Though mistrust runs high among opposition parties, lip service is evident. For instance, Bobi Wine offered to support Besigye two weeks ago. “We support what our fore leader Dr Besigye is doing because he is right and what he addresses is important,” he said.
Norbert Mao, leader of the Democratic Party (the oldest political party in Uganda), argues that protests can be effective if they are better organised and with opposition parties united. “We don’t believe in what we call popcorn protests, like one person trying to protest,” he tells The Africa Report. “We have stated clearly that we will plan and design better protests.”
Godber Tumshabe, associate director of Great Lakes Institute for Strategic Studies (GLISS), a think tank in Kampala, says opposition parties don’t have to be united until the anti-Museveni movement has reached a point where they must unite.
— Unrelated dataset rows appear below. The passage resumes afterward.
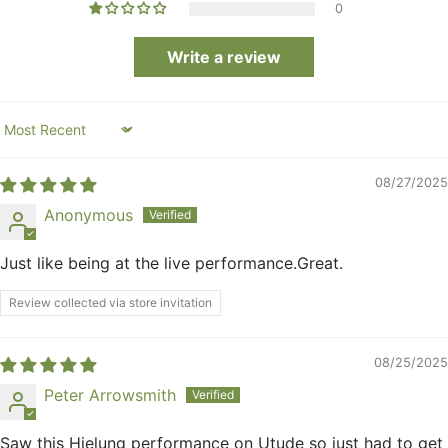
0
Write a review
Sort by
08/27/2025
Anonymous
Just like being at the live performance.Great.
Review collected via store invitation
08/25/2025
Peter Arrowsmith
Saw this Hielung performance on Utude so just had to get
What is important, he says, is what professional bodies, labour unions and religious institutions are doing to challenge the status quo. However, there are no strong labour or professional unions in Uganda and religious institutions were co-opted by Museveni a long time ago.
What are Besigye chances?
Makara says Besigye has limited opportunity because government forces will not allow him to express his views. “They have done it before and it succeeded unfortunately,” he says.
Since 1999 when he joined the opposition, Besigye has been arrested countless times. It was during the 2011 walk-to-work protests that the state began to deploy officers to block Besigye from leaving his home.
READ MORE Uganda's democracy-free election
Godber Tumushabe says civic consciousness isn’t like mathematics “where one plus one equals two”, but a job that a person can do for decades and the population still remains dissuaded.
What complicates Besigye’s task, Tumushabe says, is “dictatorship like the one we have, which is fairly sophisticated. Relying on money and violence is not a small job”.